Your goal>
Locate the line bearing "skórne, kulawizna, ślinienie i gorączka." in the material below, then reproduce it and each following line up to and including the line bearing "Materiały edukacyjne".

Data shown>
*** Block opens ***
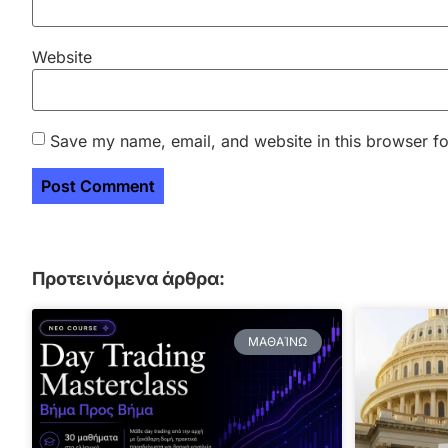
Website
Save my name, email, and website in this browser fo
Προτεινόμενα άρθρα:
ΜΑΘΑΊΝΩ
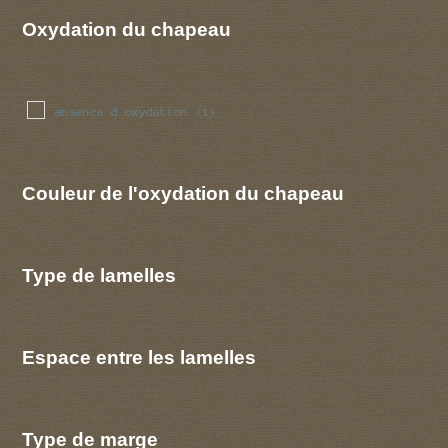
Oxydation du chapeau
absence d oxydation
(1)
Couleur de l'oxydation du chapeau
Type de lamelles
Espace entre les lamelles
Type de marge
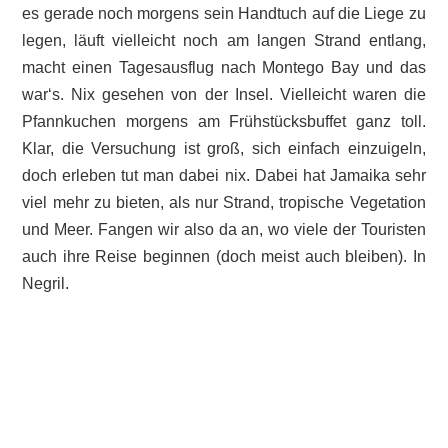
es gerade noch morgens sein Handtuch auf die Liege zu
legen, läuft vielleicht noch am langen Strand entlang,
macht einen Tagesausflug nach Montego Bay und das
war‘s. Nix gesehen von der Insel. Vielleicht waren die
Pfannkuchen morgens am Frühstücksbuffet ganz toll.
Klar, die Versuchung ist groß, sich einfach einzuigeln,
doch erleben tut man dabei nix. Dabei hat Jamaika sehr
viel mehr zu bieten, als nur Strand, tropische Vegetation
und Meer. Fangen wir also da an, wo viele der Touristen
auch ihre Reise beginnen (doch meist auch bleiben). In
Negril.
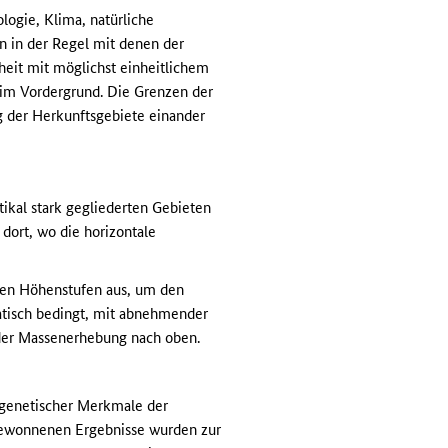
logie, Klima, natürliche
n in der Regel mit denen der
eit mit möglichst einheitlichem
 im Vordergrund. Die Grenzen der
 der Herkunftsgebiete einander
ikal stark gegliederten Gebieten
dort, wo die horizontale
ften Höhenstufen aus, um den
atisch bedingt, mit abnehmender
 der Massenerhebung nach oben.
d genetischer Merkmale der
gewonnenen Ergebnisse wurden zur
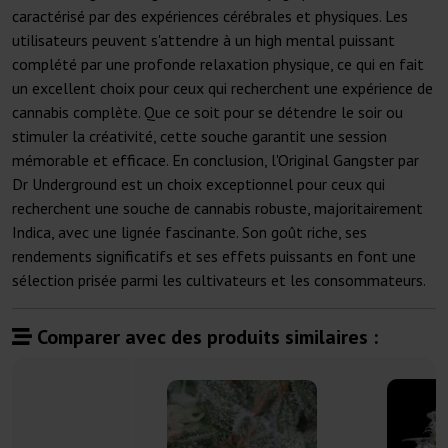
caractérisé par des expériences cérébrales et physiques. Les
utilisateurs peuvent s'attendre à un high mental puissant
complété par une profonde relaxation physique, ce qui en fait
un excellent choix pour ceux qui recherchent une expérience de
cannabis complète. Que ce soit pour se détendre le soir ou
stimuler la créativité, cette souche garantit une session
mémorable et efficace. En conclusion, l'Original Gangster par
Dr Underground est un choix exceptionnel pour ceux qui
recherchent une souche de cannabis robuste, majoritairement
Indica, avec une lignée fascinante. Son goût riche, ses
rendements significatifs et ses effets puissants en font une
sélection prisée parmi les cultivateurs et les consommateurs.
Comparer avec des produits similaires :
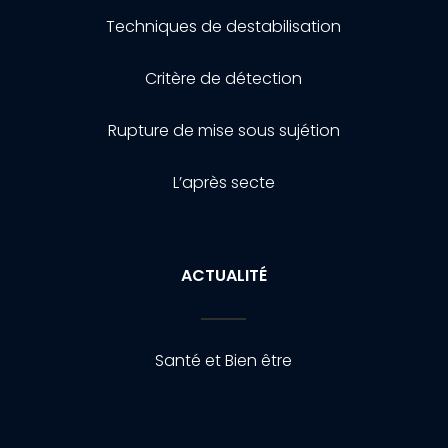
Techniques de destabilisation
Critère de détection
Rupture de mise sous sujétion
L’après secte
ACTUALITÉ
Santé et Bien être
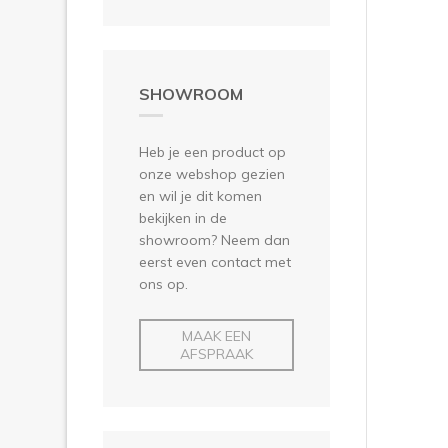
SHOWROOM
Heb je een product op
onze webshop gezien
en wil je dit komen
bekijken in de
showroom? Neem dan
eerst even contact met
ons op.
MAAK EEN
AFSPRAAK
*** Block closes ***
*** Block opens ***
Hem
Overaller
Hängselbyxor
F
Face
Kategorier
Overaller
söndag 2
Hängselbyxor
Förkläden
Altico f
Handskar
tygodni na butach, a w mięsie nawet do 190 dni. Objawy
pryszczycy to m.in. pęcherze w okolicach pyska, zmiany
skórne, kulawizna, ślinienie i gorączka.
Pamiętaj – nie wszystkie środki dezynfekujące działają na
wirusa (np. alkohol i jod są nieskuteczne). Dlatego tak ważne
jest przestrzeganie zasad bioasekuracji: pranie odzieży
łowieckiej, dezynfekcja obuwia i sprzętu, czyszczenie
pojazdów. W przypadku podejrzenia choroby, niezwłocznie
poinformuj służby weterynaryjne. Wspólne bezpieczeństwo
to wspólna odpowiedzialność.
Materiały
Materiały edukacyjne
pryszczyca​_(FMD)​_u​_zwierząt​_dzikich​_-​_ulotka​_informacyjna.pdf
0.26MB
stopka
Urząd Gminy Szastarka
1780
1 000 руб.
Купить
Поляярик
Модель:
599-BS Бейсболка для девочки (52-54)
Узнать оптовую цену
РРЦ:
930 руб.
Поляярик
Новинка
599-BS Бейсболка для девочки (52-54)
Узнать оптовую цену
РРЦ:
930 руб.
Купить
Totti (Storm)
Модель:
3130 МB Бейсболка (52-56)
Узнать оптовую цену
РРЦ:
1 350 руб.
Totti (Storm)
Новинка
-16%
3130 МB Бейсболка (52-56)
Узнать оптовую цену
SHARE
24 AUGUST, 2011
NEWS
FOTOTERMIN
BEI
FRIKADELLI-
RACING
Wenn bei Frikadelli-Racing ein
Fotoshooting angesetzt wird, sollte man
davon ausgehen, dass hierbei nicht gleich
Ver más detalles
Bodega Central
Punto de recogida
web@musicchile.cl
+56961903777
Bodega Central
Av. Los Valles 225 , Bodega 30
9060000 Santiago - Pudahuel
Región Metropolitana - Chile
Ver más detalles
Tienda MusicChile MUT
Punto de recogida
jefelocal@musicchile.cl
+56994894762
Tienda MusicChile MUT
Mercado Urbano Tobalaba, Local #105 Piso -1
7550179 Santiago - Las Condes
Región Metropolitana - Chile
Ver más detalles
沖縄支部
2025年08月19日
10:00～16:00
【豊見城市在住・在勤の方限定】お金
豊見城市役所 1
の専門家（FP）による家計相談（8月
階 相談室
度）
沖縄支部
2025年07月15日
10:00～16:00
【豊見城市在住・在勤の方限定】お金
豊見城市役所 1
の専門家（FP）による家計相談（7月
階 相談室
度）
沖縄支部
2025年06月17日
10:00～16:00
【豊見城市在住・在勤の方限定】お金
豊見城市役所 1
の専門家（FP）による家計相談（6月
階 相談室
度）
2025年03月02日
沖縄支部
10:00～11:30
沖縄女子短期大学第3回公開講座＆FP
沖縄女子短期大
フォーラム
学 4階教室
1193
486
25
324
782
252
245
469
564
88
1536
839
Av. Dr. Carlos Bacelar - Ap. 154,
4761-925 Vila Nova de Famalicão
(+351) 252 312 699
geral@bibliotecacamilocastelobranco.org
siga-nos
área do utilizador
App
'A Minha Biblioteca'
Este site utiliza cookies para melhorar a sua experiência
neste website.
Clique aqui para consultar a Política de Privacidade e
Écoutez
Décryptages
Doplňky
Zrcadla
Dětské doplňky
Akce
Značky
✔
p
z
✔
*** Block closes ***
*** Block opens ***
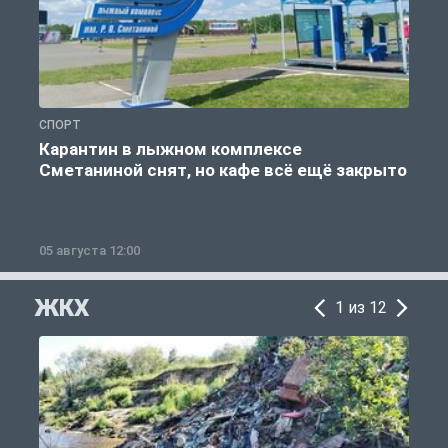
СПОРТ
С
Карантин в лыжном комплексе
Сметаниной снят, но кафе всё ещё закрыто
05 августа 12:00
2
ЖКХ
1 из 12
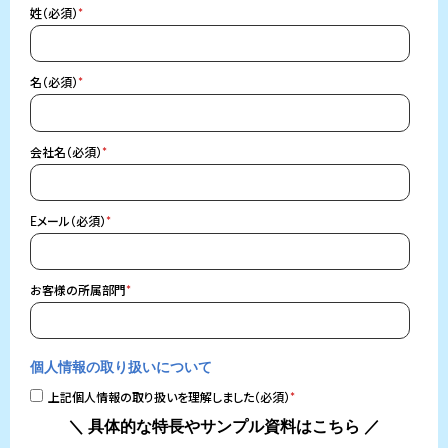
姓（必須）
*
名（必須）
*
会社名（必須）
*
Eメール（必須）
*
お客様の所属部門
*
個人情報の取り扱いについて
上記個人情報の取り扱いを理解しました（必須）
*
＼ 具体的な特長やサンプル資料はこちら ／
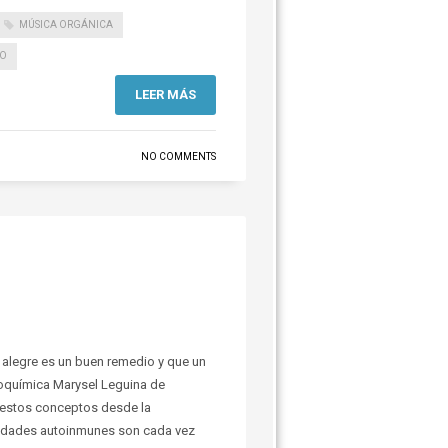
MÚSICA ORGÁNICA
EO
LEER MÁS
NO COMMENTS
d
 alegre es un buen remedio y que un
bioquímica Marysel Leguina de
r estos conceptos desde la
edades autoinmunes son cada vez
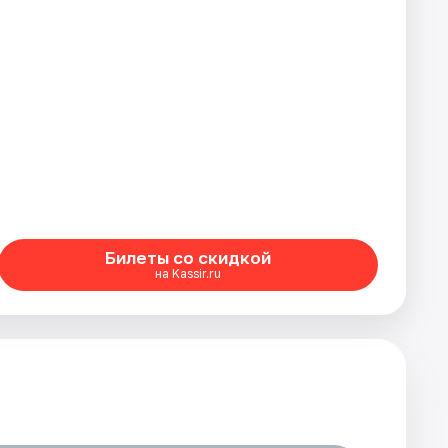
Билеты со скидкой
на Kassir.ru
*** Block closes ***
Output of the task>
skórne, kulawizna, ślinienie i gorączka.
Pamiętaj – nie wszystkie środki dezynfekujące działają na
wirusa (np. alkohol i jod są nieskuteczne). Dlatego tak ważne
jest przestrzeganie zasad bioasekuracji: pranie odzieży
łowieckiej, dezynfekcja obuwia i sprzętu, czyszczenie
pojazdów. W przypadku podejrzenia choroby, niezwłocznie
poinformuj służby weterynaryjne. Wspólne bezpieczeństwo
to wspólna odpowiedzialność.
Materiały
Materiały edukacyjne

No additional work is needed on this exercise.